Publishers in search of the next blockbuster are betting big — really, really big — on a handful of literary debuts
After reading just two pages of Emma Cline’s luminous novel The Girls — about the young women flocking around a Manson-like cult figure — Random House editor Kate Medina shut her door. “I said, ‘I’m not doing anything else. I’m not talking to anybody. I’m just reading this book,'” she recalls. And when she finished, Medina offered Cline a three-book, reported $2 million deal. (The book hits stores in June.)
Cline isn’t the only debut author who reportedly scored a whopper of an advance. Others include Stephanie Danler, whose coming-of-age novel Sweetbitter goes on sale in May; Cynthia d’Aprix Sweeney, whose just-published dysfunctional-family romp The Nest is at No. 2 on the New York Times list; and Imbolo Mbue, whose novel Behold the Dreamers — the story of an immigrant couple working for a Lehman Brothers exec in 2008 — is due in August.
The biggest reason publishers are willing to pony up so much money for first-timers is the most obvious one—and why Medina couldn’t leave her chair that day: gorgeous writing. “I’ve been reading manuscripts for 15 years, and nothing slapped me in the face like this,” says Claudia Herr, Danler’s editor at Knopf, of Sweetbitter. “The energy and preciseness of her prose…it just completely blew me away.” Danler’s huge two-book deal, Herr reveals, was about taking the novel off the table — so that other houses couldn’t bid on it — and, more important, “telling her that we were serious about her, that we didn’t just want her sexy foodie novel.”
Still, you can’t count on selling a book on the writer’s talent alone—so while factors like being photogenic or savvy with social media won’t make or break a deal, they can definitely sweeten it. “I actually knew very little about [Sweeney] when I bought The Nest,” says her editor at Ecco, Megan Lynch. “I didn’t know that, for example, she knew Amy Poehler well enough to approach her for a blurb.

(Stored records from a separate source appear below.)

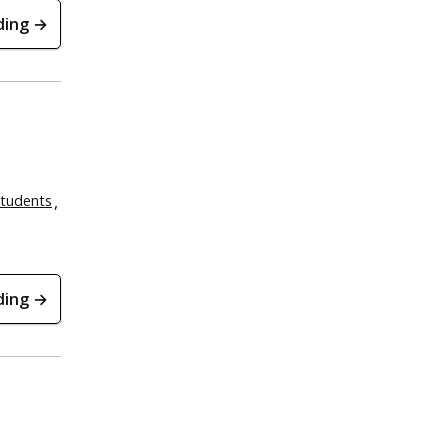
ding →
tudents
ding →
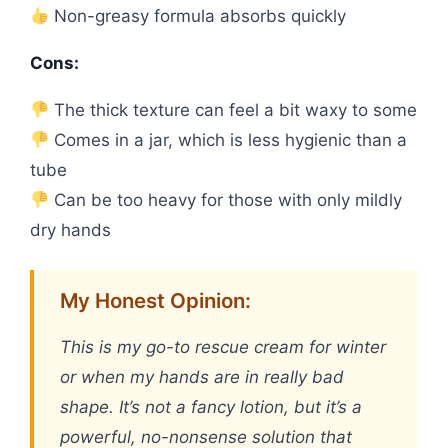
Non-greasy formula absorbs quickly
Cons:
The thick texture can feel a bit waxy to some
Comes in a jar, which is less hygienic than a
tube
Can be too heavy for those with only mildly
dry hands
My Honest Opinion:
This is my go-to rescue cream for winter
or when my hands are in really bad
shape. It’s not a fancy lotion, but it’s a
powerful, no-nonsense solution that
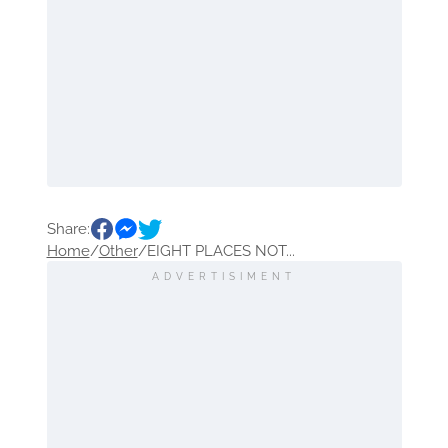
Share:
Home
/
Other
/
EIGHT PLACES NOT...
ADVERTISIMENT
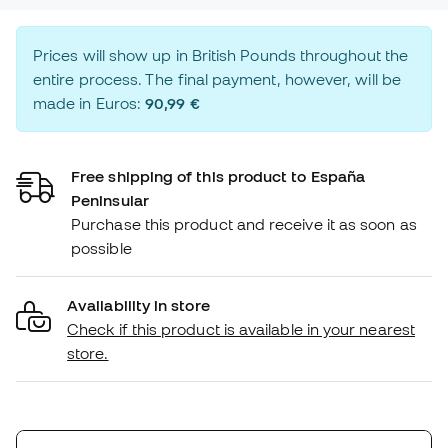
Prices will show up in British Pounds throughout the
entire process. The final payment, however, will be
made in Euros:
90,99 €
Free shipping of this product to España
Peninsular
Purchase this product and receive it as soon as
possible
Availability in store
Check if this product is available in your nearest
store.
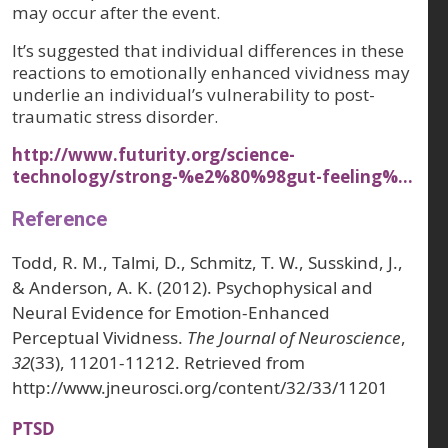
may occur after the event.
It’s suggested that individual differences in these
reactions to emotionally enhanced vividness may
underlie an individual’s vulnerability to post-
traumatic stress disorder.
http://www.futurity.org/science-
technology/strong-%e2%80%98gut-feeling%…
Reference
Todd, R. M., Talmi, D., Schmitz, T. W., Susskind, J.,
& Anderson, A. K. (2012). Psychophysical and
Neural Evidence for Emotion-Enhanced
Perceptual Vividness.
The Journal of Neuroscience
,
32
(33), 11201-11212. Retrieved from
http://www.jneurosci.org/content/32/33/11201
PTSD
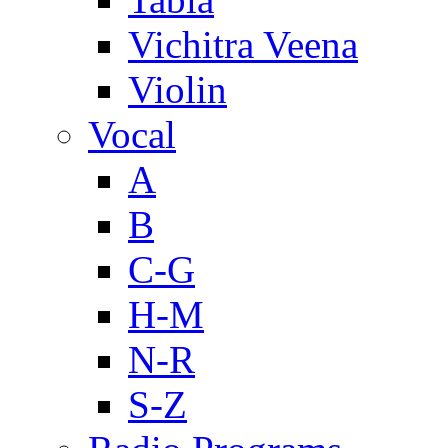
Vichitra Veena
Violin
Vocal
A
B
C-G
H-M
N-R
S-Z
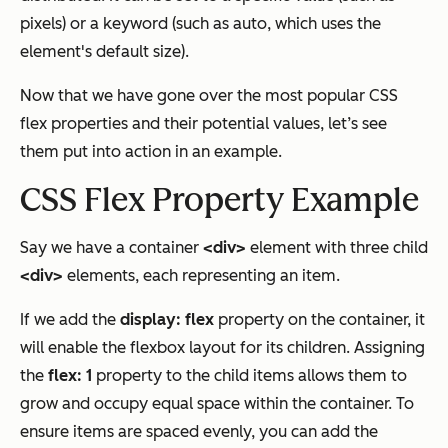
pixels) or a keyword (such as auto, which uses the
element's default size).
Now that we have gone over the most popular CSS
flex properties and their potential values, let’s see
them put into action in an example.
CSS Flex Property Example
Say we have a container
<div>
element with three child
<div>
elements, each representing an item.
If we add the
display: flex
property on the container, it
will enable the flexbox layout for its children. Assigning
the
flex: 1
property to the child items allows them to
grow and occupy equal space within the container. To
ensure items are spaced evenly, you can add the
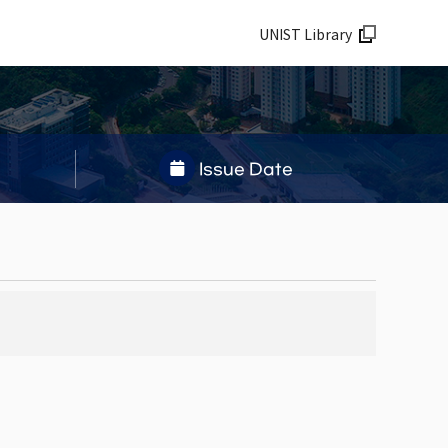
UNIST Library
Issue Date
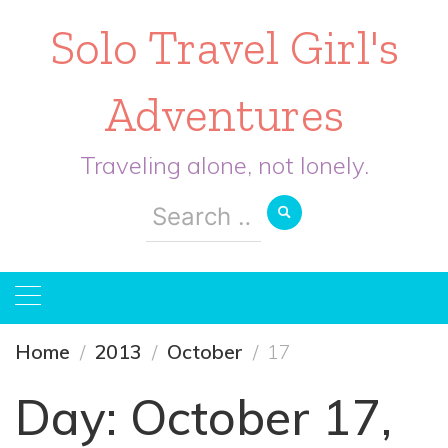
Solo Travel Girl's
Adventures
Traveling alone, not lonely.
Search
for:
Home
2013
October
17
Day:
October 17,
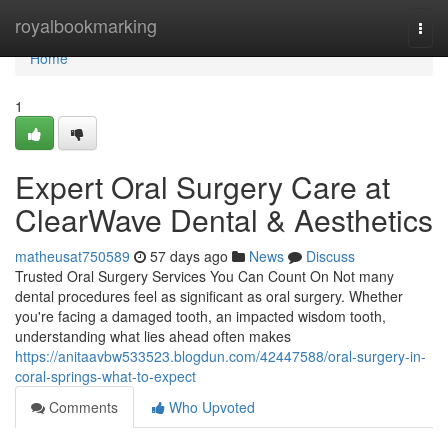
Home
royalbookmarking
Togg
navi
Home
1
Expert Oral Surgery Care at
ClearWave Dental & Aesthetics
matheusat750589
57 days ago
News
Discuss
Trusted Oral Surgery Services You Can Count On Not many
dental procedures feel as significant as oral surgery. Whether
you're facing a damaged tooth, an impacted wisdom tooth,
understanding what lies ahead often makes
https://anitaavbw533523.blogdun.com/42447588/oral-surgery-in-
coral-springs-what-to-expect
Comments
Who Upvoted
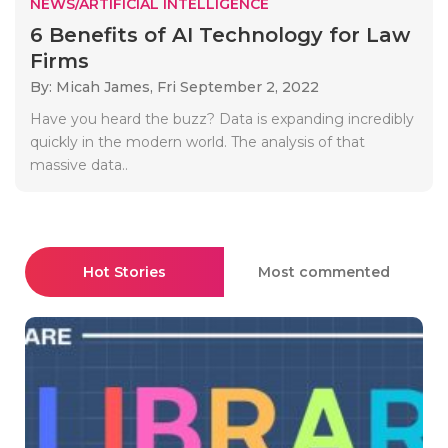
NEWS/ARTIFICIAL INTELLIGENCE
6 Benefits of AI Technology for Law
Firms
By: Micah James,
Fri September 2, 2022
Have you heard the buzz? Data is expanding incredibly
quickly in the modern world. The analysis of that
massive data..
Hot Stories
Most commented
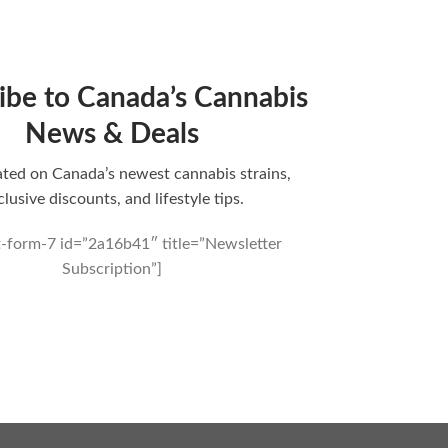
ibe to Canada’s Cannabis
News & Deals
ted on Canada’s newest cannabis strains,
clusive discounts, and lifestyle tips.
t-form-7 id=”2a16b41″ title=”Newsletter
Subscription”]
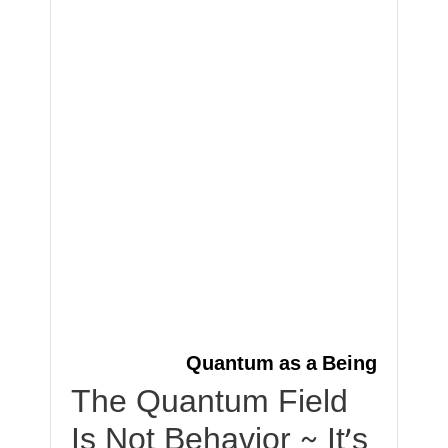
Quantum as a Being
The Quantum Field
Is Not Behavior ~ It’s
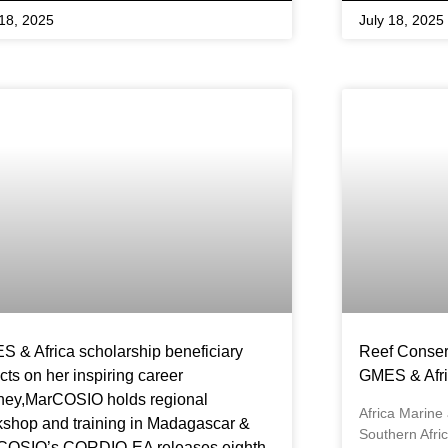
 18, 2025
July 18, 2025
 & Africa scholarship beneficiary
Reef Conser
ects on her inspiring career
GMES & Afri
ney,MarCOSIO holds regional
Africa Marine
shop and training in Madagascar &
Southern Afr
COSIO’s CORDIO-EA releases eighth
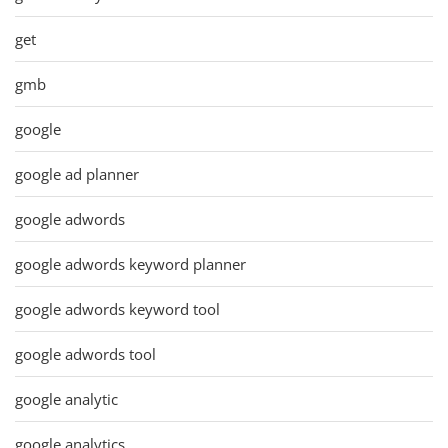
get
gmb
google
google ad planner
google adwords
google adwords keyword planner
google adwords keyword tool
google adwords tool
google analytic
google analytics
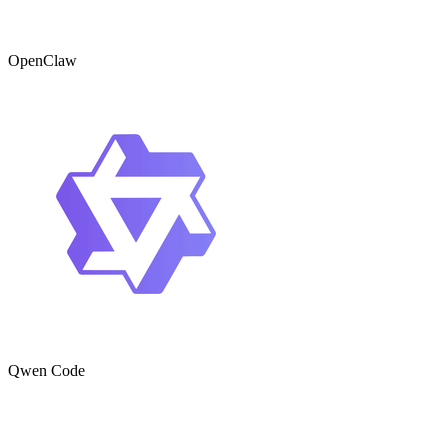
OpenClaw
Qwen Code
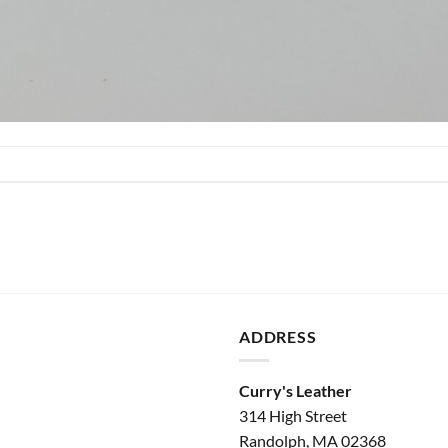
ADDRESS
Curry's Leather
314 High Street
Randolph, MA 02368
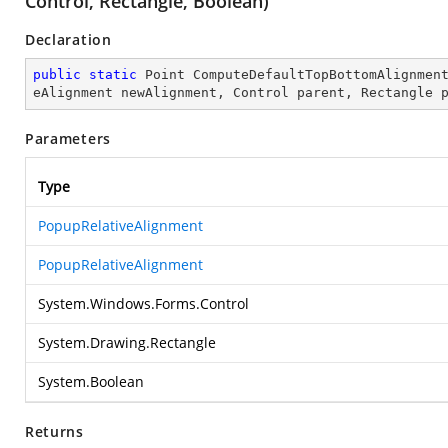
Control, Rectangle, Boolean)
Declaration
public
static
 Point 
ComputeDefaultTopBottomAlignmen
eAlignment newAlignment, Control parent, Rectangle 
Parameters
Type
PopupRelativeAlignment
PopupRelativeAlignment
System.Windows.Forms.Control
System.Drawing.Rectangle
System.Boolean
Returns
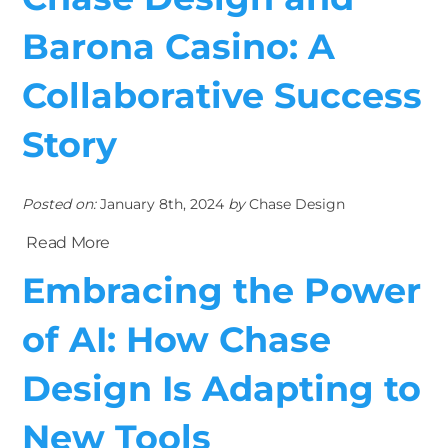
Barona Casino: A
Collaborative Success
Story
Posted on:
January 8th, 2024
by
Chase Design
Read More
Embracing the Power
of AI: How Chase
Design Is Adapting to
New Tools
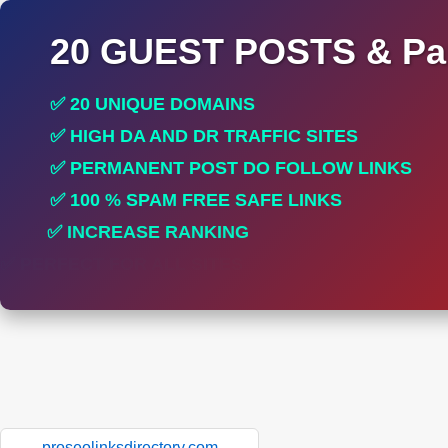
20 GUEST POSTS & Par
✅ 20 UNIQUE DOMAINS
✅ HIGH DA AND DR TRAFFIC SITES
✅ PERMANENT POST DO FOLLOW LINKS
✅ 100 % SPAM FREE SAFE LINKS
✅ INCREASE RANKING
✅ PERFECT FOR ALL SITES
proseolinksdirectory.com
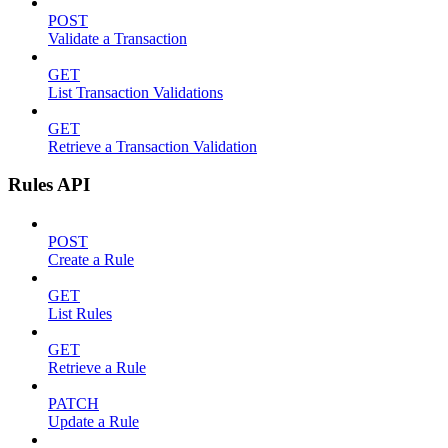
POST
Validate a Transaction
GET
List Transaction Validations
GET
Retrieve a Transaction Validation
Rules API
POST
Create a Rule
GET
List Rules
GET
Retrieve a Rule
PATCH
Update a Rule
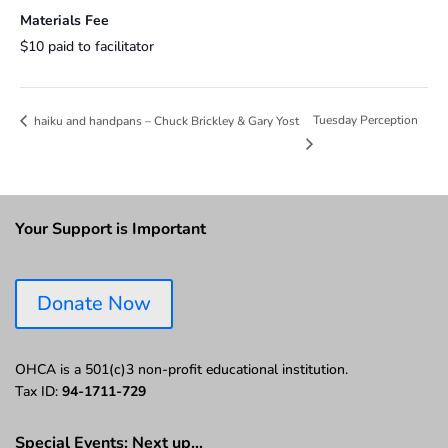
Materials Fee
$10 paid to facilitator
Tuesday Perception
haiku and handpans – Chuck Brickley & Gary Yost
Your Support is Important
Donate Now
OHCA is a 501(c)3 non-profit educational institution.
Tax ID:
94-1711-729
Special Events: Next up…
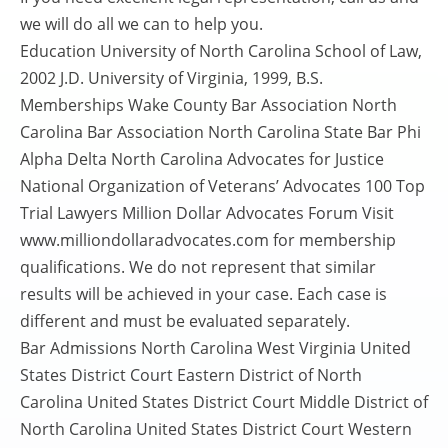
we will do all we can to help you.
Education University of North Carolina School of Law,
2002 J.D. University of Virginia, 1999, B.S.
Memberships Wake County Bar Association North
Carolina Bar Association North Carolina State Bar Phi
Alpha Delta North Carolina Advocates for Justice
National Organization of Veterans’ Advocates 100 Top
Trial Lawyers Million Dollar Advocates Forum Visit
www.milliondollaradvocates.com for membership
qualifications. We do not represent that similar
results will be achieved in your case. Each case is
different and must be evaluated separately.
Bar Admissions North Carolina West Virginia United
States District Court Eastern District of North
Carolina United States District Court Middle District of
North Carolina United States District Court Western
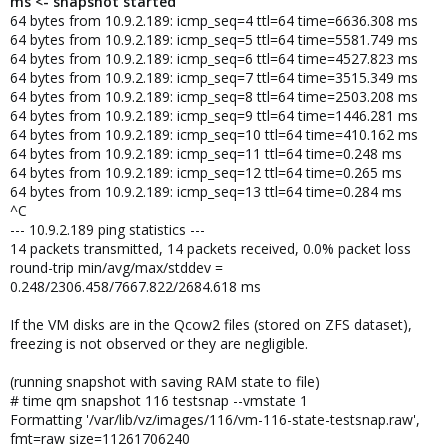
ms <- snapshot started
64 bytes from 10.9.2.189: icmp_seq=4 ttl=64 time=6636.308 ms
64 bytes from 10.9.2.189: icmp_seq=5 ttl=64 time=5581.749 ms
64 bytes from 10.9.2.189: icmp_seq=6 ttl=64 time=4527.823 ms
64 bytes from 10.9.2.189: icmp_seq=7 ttl=64 time=3515.349 ms
64 bytes from 10.9.2.189: icmp_seq=8 ttl=64 time=2503.208 ms
64 bytes from 10.9.2.189: icmp_seq=9 ttl=64 time=1446.281 ms
64 bytes from 10.9.2.189: icmp_seq=10 ttl=64 time=410.162 ms
64 bytes from 10.9.2.189: icmp_seq=11 ttl=64 time=0.248 ms
64 bytes from 10.9.2.189: icmp_seq=12 ttl=64 time=0.265 ms
64 bytes from 10.9.2.189: icmp_seq=13 ttl=64 time=0.284 ms
^C
--- 10.9.2.189 ping statistics ---
14 packets transmitted, 14 packets received, 0.0% packet loss
round-trip min/avg/max/stddev =
0.248/2306.458/7667.822/2684.618 ms
If the VM disks are in the Qcow2 files (stored on ZFS dataset),
freezing is not observed or they are negligible.
(running snapshot with saving RAM state to file)
# time qm snapshot 116 testsnap --vmstate 1
Formatting '/var/lib/vz/images/116/vm-116-state-testsnap.raw',
fmt=raw size=11261706240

That was a happy bonus.” Lynch stresses that while she would never “decline a book I loved because I felt like the author wouldn’t be able to handle an NPR interview, it would certainly affect how determined I might be: Am I going to hang in for another round at auction, or drop out?” Herr, for her part, acknowledges that an author’s appearance can affect an advance — “We look at all of that stuff” — but insists, “We would have paid her the same money if she weighed 500 pounds and was really hard to look at. That’s my firm belief.”
Given the amount of books a publisher needs to sell in order to make a profit, it’s possible that none of these novels will actually make money. But Random House publisher Susan Kamil believes that the honor of having a sparkling literary talent on your list can offset any financial loss. “We want to have the best writers in the world at Random House,” Kamil says. “Sometimes those writers come at a premium—and we have paid it.”